[[ Extracted entries, beginning ]]
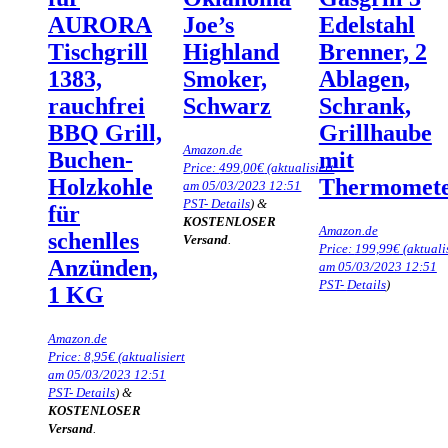
AURORA
Joe’s
Edelstahl
Tischgrill
Highland
Brenner, 2
1383,
Smoker,
Ablagen,
rauchfrei
Schwarz
Schrank,
BBQ Grill,
Grillhaube
Amazon.de
Buchen-
mit
Price:
499,00
€
(aktualisiert
Holzkohle
Thermomet
am 05/03/2023 12:51
PST-
Details
)
&
für
KOSTENLOSER
Amazon.de
schenlles
Versand
.
Price:
199,99
€
(aktuali
Anzünden,
am 05/03/2023 12:51
PST-
Details
)
1 KG
Amazon.de
Price:
8,95
€
(aktualisiert
am 05/03/2023 12:51
PST-
Details
)
&
KOSTENLOSER
Versand
.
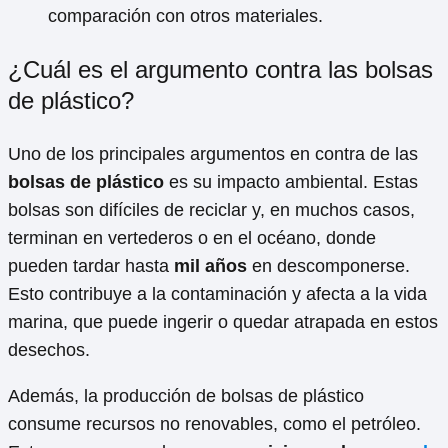
comparación con otros materiales.
¿Cuál es el argumento contra las bolsas
de plástico?
Uno de los principales argumentos en contra de las
bolsas de plástico
es su impacto ambiental. Estas
bolsas son difíciles de reciclar y, en muchos casos,
terminan en vertederos o en el océano, donde
pueden tardar hasta
mil años
en descomponerse.
Esto contribuye a la contaminación y afecta a la vida
marina, que puede ingerir o quedar atrapada en estos
desechos.
Además, la producción de bolsas de plástico
consume recursos no renovables, como el petróleo.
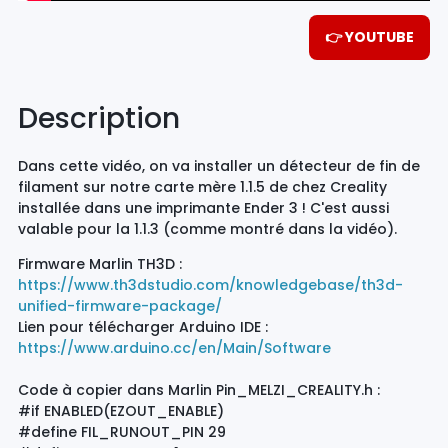
👉 YOUTUBE
Description
Dans cette vidéo, on va installer un détecteur de fin de
filament sur notre carte mère 1.1.5 de chez Creality
installée dans une imprimante Ender 3 ! C'est aussi
valable pour la 1.1.3 (comme montré dans la vidéo).
Firmware Marlin TH3D :
https://www.th3dstudio.com/knowledgebase/th3d-
unified-firmware-package/
Lien pour télécharger Arduino IDE :
https://www.arduino.cc/en/Main/Software
Code à copier dans Marlin Pin_MELZI_CREALITY.h :
#if ENABLED(EZOUT_ENABLE)
#define FIL_RUNOUT_PIN 29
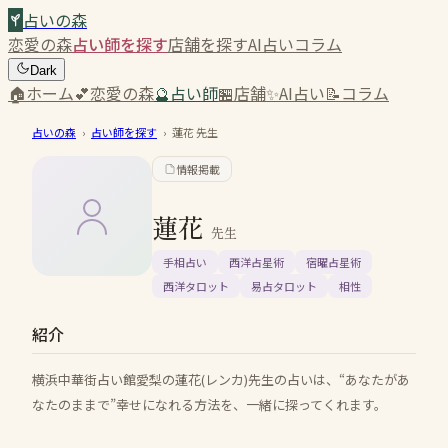
占いの森
恋愛の森
占い師を探す
店舗を探す
AI占い
コラム
Dark
🏠
ホーム
💕
恋愛の森
🔮
占い師
🏪
店舗
✨
AI占い
📝
コラム
占いの森
›
占い師を探す
›
蓮花
先生
情報掲載
蓮花
先生
手相占い
西洋占星術
宿曜占星術
西洋タロット
易占タロット
相性
紹介
横浜中華街占い館愛梨の蓮花(レンカ)先生の占いは、“あなたがあ
なたのままで”幸せになれる方法を、一緒に探ってくれます。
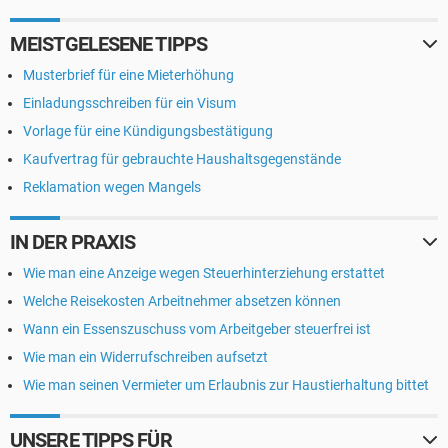
MEISTGELESENE TIPPS
Musterbrief für eine Mieterhöhung
Einladungsschreiben für ein Visum
Vorlage für eine Kündigungsbestätigung
Kaufvertrag für gebrauchte Haushaltsgegenstände
Reklamation wegen Mangels
IN DER PRAXIS
Wie man eine Anzeige wegen Steuerhinterziehung erstattet
Welche Reisekosten Arbeitnehmer absetzen können
Wann ein Essenszuschuss vom Arbeitgeber steuerfrei ist
Wie man ein Widerrufschreiben aufsetzt
Wie man seinen Vermieter um Erlaubnis zur Haustierhaltung bittet
UNSERE TIPPS FÜR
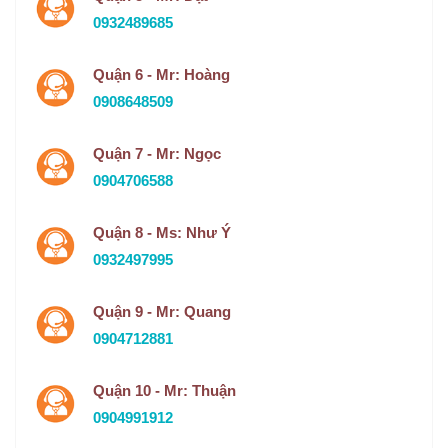
0932489685
Quận 6 - Mr: Hoàng
0908648509
Quận 7 - Mr: Ngọc
0904706588
Quận 8 - Ms: Như Ý
0932497995
Quận 9 - Mr: Quang
0904712881
Quận 10 - Mr: Thuận
0904991912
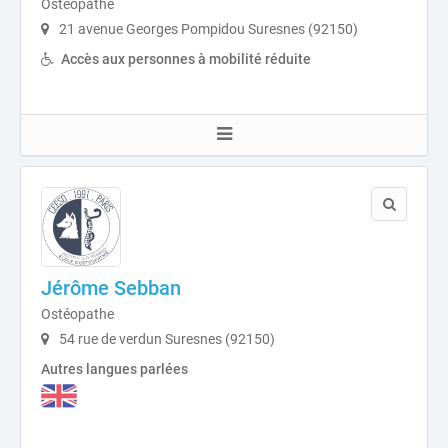
Ostéopathe
21 avenue Georges Pompidou Suresnes (92150)
Accès aux personnes à mobilité réduite
Jérôme Sebban
Ostéopathe
54 rue de verdun Suresnes (92150)
Autres langues parlées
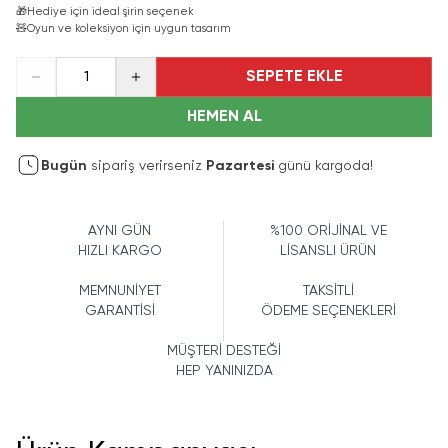
🎁
Hediye için ideal şirin seçenek
🧸
Oyun ve koleksiyon için uygun tasarım
SEPETE EKLE
1
HEMEN AL
Bugün
sipariş verirseniz
Pazartesi
günü kargoda!
AYNI GÜN
%100 ORİJİNAL VE
HIZLI KARGO
LİSANSLI ÜRÜN
MEMNUNİYET
TAKSİTLİ
GARANTİSİ
ÖDEME SEÇENEKLERİ
MÜŞTERİ DESTEĞİ
HEP YANINIZDA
[[ Extracted entries, end ]]
> _Task description_: Do not include images; quote all of the entries above exactly.

> _Answer to this task_:
AURORA
Joe’s
Edelstahl
Tischgrill
Highland
Brenner, 2
1383,
Smoker,
Ablagen,
rauchfrei
Schwarz
Schrank,
BBQ Grill,
Grillhaube
Amazon.de
Buchen-
mit
Price:
499,00
€
(aktualisiert
Holzkohle
Thermomet
am 05/03/2023 12:51
PST-
Details
)
&
für
KOSTENLOSER
Amazon.de
schenlles
Versand
.
Price:
199,99
€
(aktuali
Anzünden,
am 05/03/2023 12:51
PST-
Details
)
1 KG
Amazon.de
Price:
8,95
€
(aktualisiert
am 05/03/2023 12:51
PST-
Details
)
&
KOSTENLOSER
Versand
.
comparación con otros materiales.
¿Cuál es el argumento contra las bolsas
de plástico?
Uno de los principales argumentos en contra de las
bolsas de plástico
es su impacto ambiental. Estas
bolsas son difíciles de reciclar y, en muchos casos,
terminan en vertederos o en el océano, donde
pueden tardar hasta
mil años
en descomponerse.
Esto contribuye a la contaminación y afecta a la vida
marina, que puede ingerir o quedar atrapada en estos
desechos.
Además, la producción de bolsas de plástico
consume recursos no renovables, como el petróleo.
👉 YOUTUBE
Description
Dans cette vidéo, on va installer un détecteur de fin de
filament sur notre carte mère 1.1.5 de chez Creality
installée dans une imprimante Ender 3 ! C'est aussi
valable pour la 1.1.3 (comme montré dans la vidéo).
Firmware Marlin TH3D :
https://www.th3dstudio.com/knowledgebase/th3d-
unified-firmware-package/
Lien pour télécharger Arduino IDE :
https://www.arduino.cc/en/Main/Software
Code à copier dans Marlin Pin_MELZI_CREALITY.h :
#if ENABLED(EZOUT_ENABLE)
#define FIL_RUNOUT_PIN 29
占いの森
恋愛の森
占い師を探す
店舗を探す
AI占い
コラム
Dark
🏠
ホーム
💕
恋愛の森
🔮
占い師
🏪
店舗
✨
AI占い
📝
コラム
占いの森
›
占い師を探す
›
蓮花
先生
情報掲載
蓮花
先生
手相占い
西洋占星術
宿曜占星術
西洋タロット
易占タロット
相性
紹介
横浜中華街占い館愛梨の蓮花(レンカ)先生の占いは、“あなたがあ
なたのままで”幸せになれる方法を、一緒に探ってくれます。
MEISTGELESENE TIPPS
Musterbrief für eine Mieterhöhung
Einladungsschreiben für ein Visum
Vorlage für eine Kündigungsbestätigung
Kaufvertrag für gebrauchte Haushaltsgegenstände
Reklamation wegen Mangels
IN DER PRAXIS
Wie man eine Anzeige wegen Steuerhinterziehung erstattet
Welche Reisekosten Arbeitnehmer absetzen können
Wann ein Essenszuschuss vom Arbeitgeber steuerfrei ist
Wie man ein Widerrufschreiben aufsetzt
Wie man seinen Vermieter um Erlaubnis zur Haustierhaltung bittet
UNSERE TIPPS FÜR
0932489685
Quận 6 - Mr: Hoàng
0908648509
Quận 7 - Mr: Ngọc
0904706588
Quận 8 - Ms: Như Ý
0932497995
Quận 9 - Mr: Quang
0904712881
Quận 10 - Mr: Thuận
0904991912
Ostéopathe
21 avenue Georges Pompidou Suresnes (92150)
Accès aux personnes à mobilité réduite
Jérôme Sebban
Ostéopathe
54 rue de verdun Suresnes (92150)
Autres langues parlées
🎁
Hediye için ideal şirin seçenek
🧸
Oyun ve koleksiyon için uygun tasarım
SEPETE EKLE
1
HEMEN AL
Bugün
sipariş verirseniz
Pazartesi
günü kargoda!
AYNI GÜN
%100 ORİJİNAL VE
HIZLI KARGO
LİSANSLI ÜRÜN
MEMNUNİYET
TAKSİTLİ
GARANTİSİ
ÖDEME SEÇENEKLERİ
MÜŞTERİ DESTEĞİ
HEP YANINIZDA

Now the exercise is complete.